The last part brings an aw, shucks grin to Dolan's lips. "I try. I don't always do things His way, but -" He shrugs. "Sometimes you have to do it the dirty way. Like now." He listens to the rest of hit, though, the smile fading. "He's not so different from Kol, then." For a moment, his gaze goes into the middle distance. "That ain't excuse what he did, and it ain't change nothing I said. "I still say that if we shut down the portal and get rid of the Maw, they'll all turn on each other."

Cor'lana nods softly. "It's true. It doesn't excuse it. It only makes me want to prevent it from happening ever again--and to bring peace to the man that was. I think--I think my mourning will truly be over then."

Pothy looks up from the snacks. He's turned quite yellow around his mouth and throat, since he's been gorging on the mustard-dusted morsels, but that does not bother him one bit. "Dolan's right," he says. "If they have no reason to be allies... And if they blame each other... Then they will turn. 'Friendship' doesn't work the same for those of evil like it does for you two. And it's not like how it works for me and Dolan." He omits Cor'lana in a rather cheeky little brother way, looking up at Dolan with those bright blue eyes of his.

Dolan looks over at Pothy when he speaks, and offers his hand to the raven with a grin. "Evil doesn't have friends. It's got allies of convenience, and family.

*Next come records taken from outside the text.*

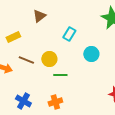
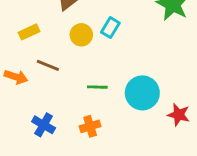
cyan circle: (91, 54) -> (142, 93), moved, size x1.5
yellow circle: (49, 59) -> (81, 35), moved

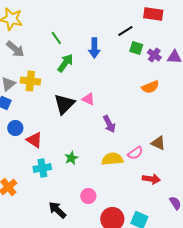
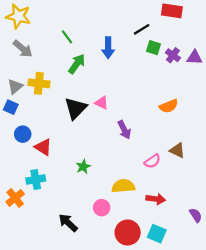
orange semicircle: (150, 87) -> (169, 106), moved
yellow semicircle: (112, 159) -> (123, 186), moved
cyan cross: (42, 168) -> (36, 180), moved
red arrow: (151, 179) -> (156, 199), moved

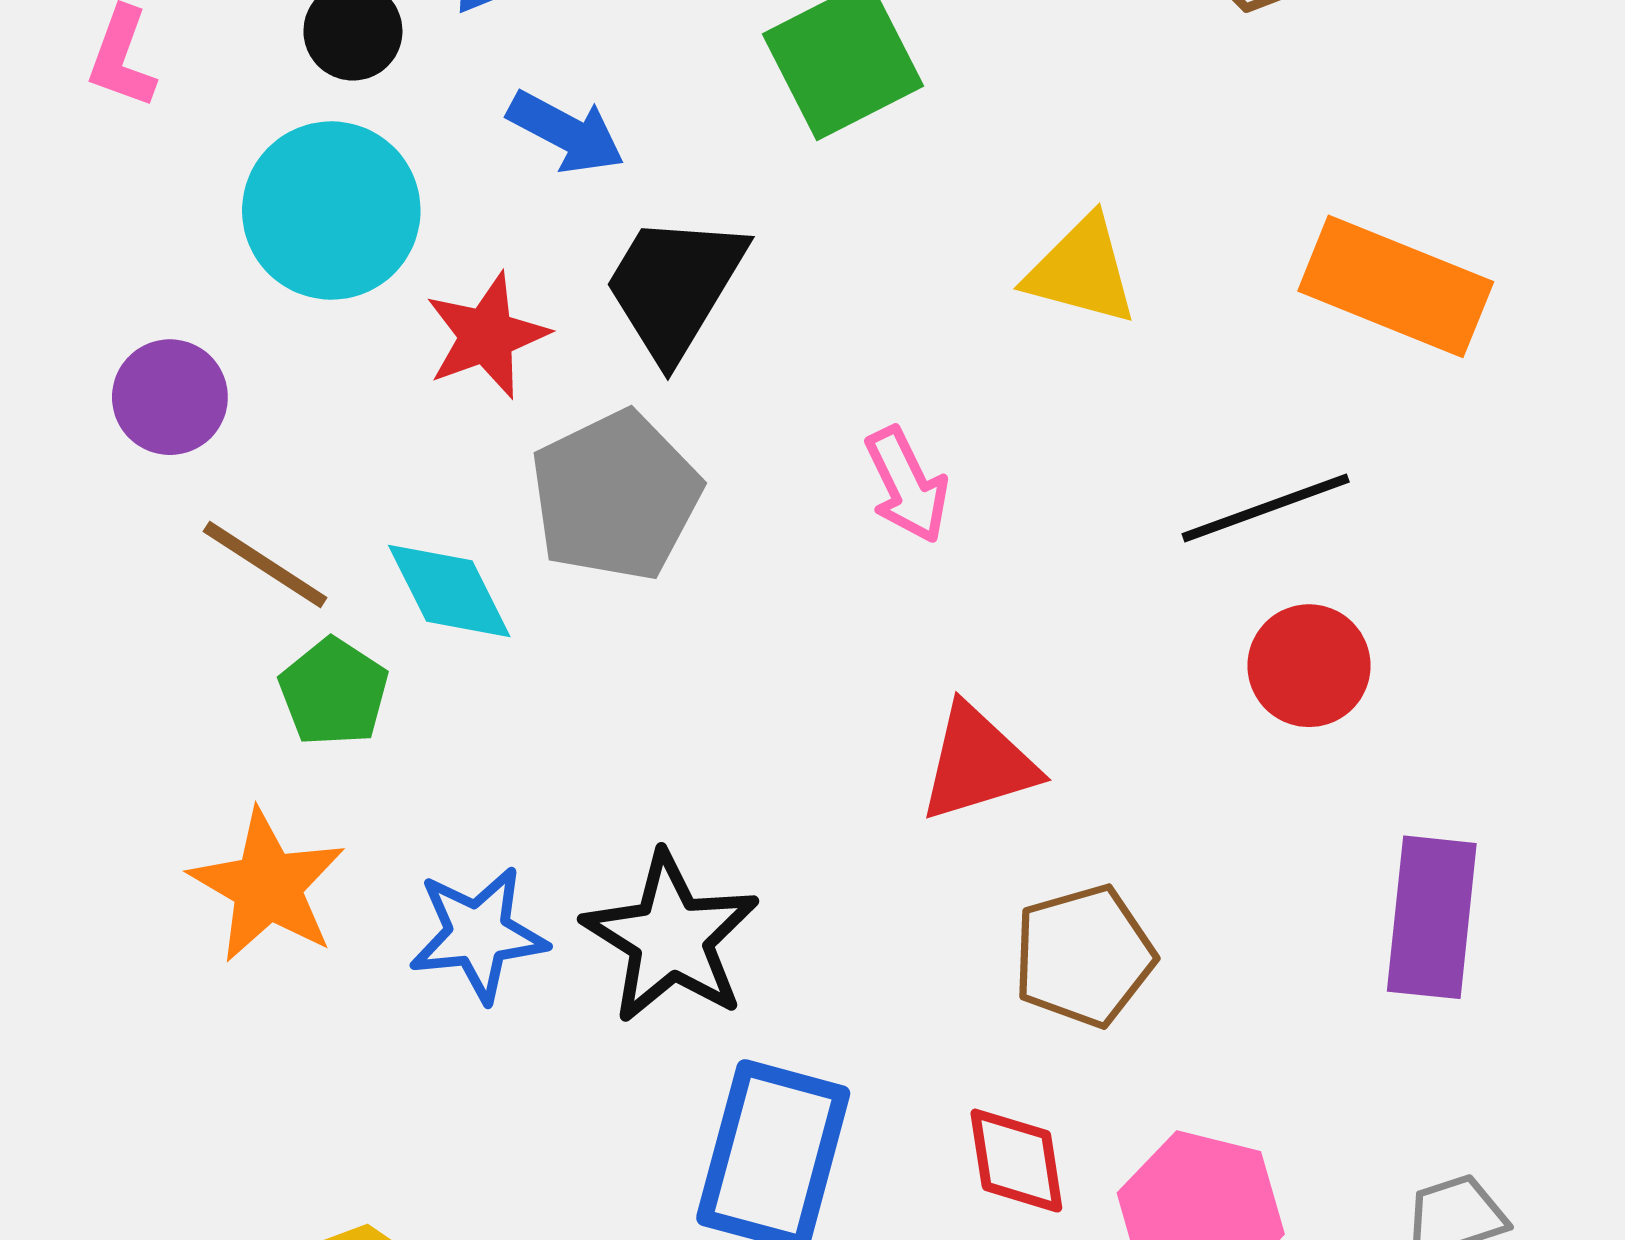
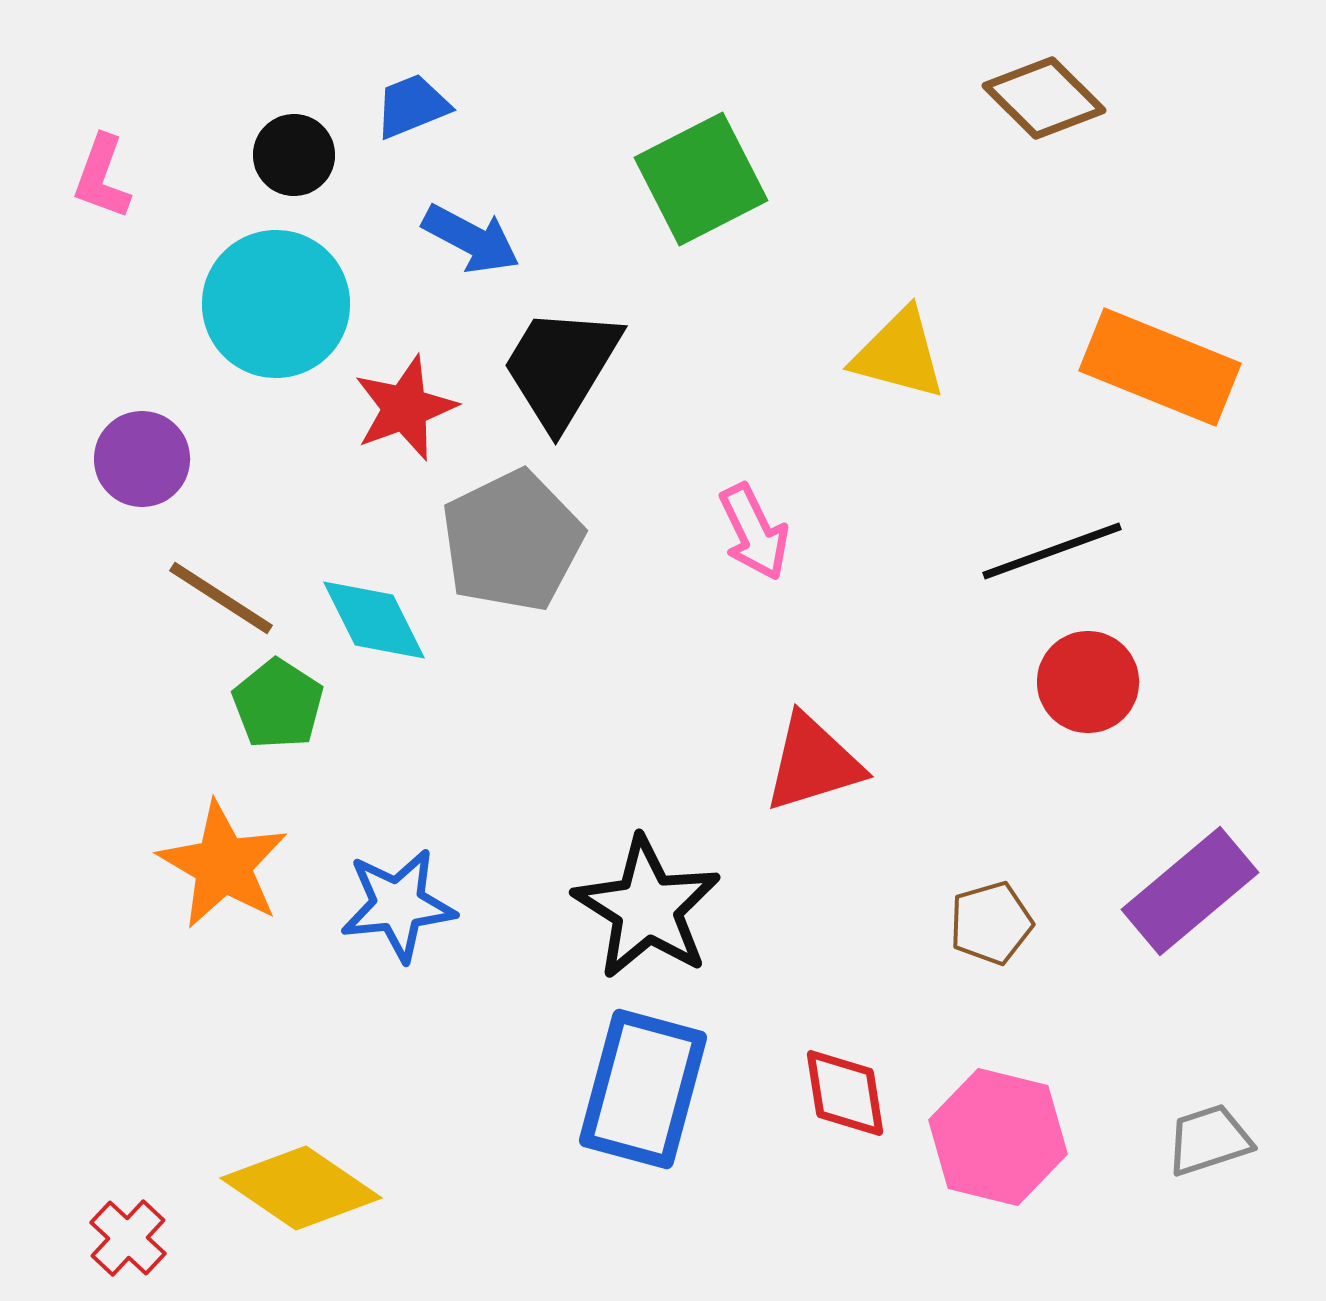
purple rectangle: (1432, 917) -> (1190, 891), turned 44
black star: (671, 938) -> (647, 908), moved
brown pentagon: (1084, 956) -> (991, 923), moved, size x0.7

Some evil people have those they love, and they'll defend 'em. Some don't give a shit about nobody but themselves, but it ain't the same thing. You leaving any for me, Pothy?"

"I saved plenty for you, Dolan!" Pothy protests, and he gestures to the snacks with a sweep of his beak. "I always share snacks. Even if Cor'lana doesn't need to eat."

Cor'lana clears her throat at Pothy, followed by a playful smirk at Pothy that's not fully nice. "Does that mean I should buy less snacks for you?"

"NO!" Pothy looks at Dolan pleadingly. "We have to buy lots of snacks so I can share them with Dolan! And Telamon! And all of your other friends! You never know who's going to come over, and friends all deserve happiness and snacks."

Warm laughter bubbles from Dolan, and he gets to his feet, walking over to the table where Pothy is eating. "I'd love to have some." He reaches to scoop up a handful of the dusted snacks, making sure to leave plenty for the bird. "Thank you, Pothy." He pops a couple of the bites into his mouth, crunching thoughtfully as he returns to his chair. "Let me and Andie handle Jal'goroth, and I'll call on you if we need help. You'll do the same with this demon after the pair of you. Do we have a deal?"

"Deal," Cor'lana replies, smiling as Pothy and Dolan both dine on the yellow-dusted snacks. "It keeps us focused on our respective causes, rather than spreading ourselves thin. But the moment you need my aid--call for me."

Pothy seems content with this arrangement, too, at least judging by the happy noises he makes as both he and Dolan chow on the snacks. Sometimes a little brother is just happy to be around a big brother--even if he's just talking with their sister.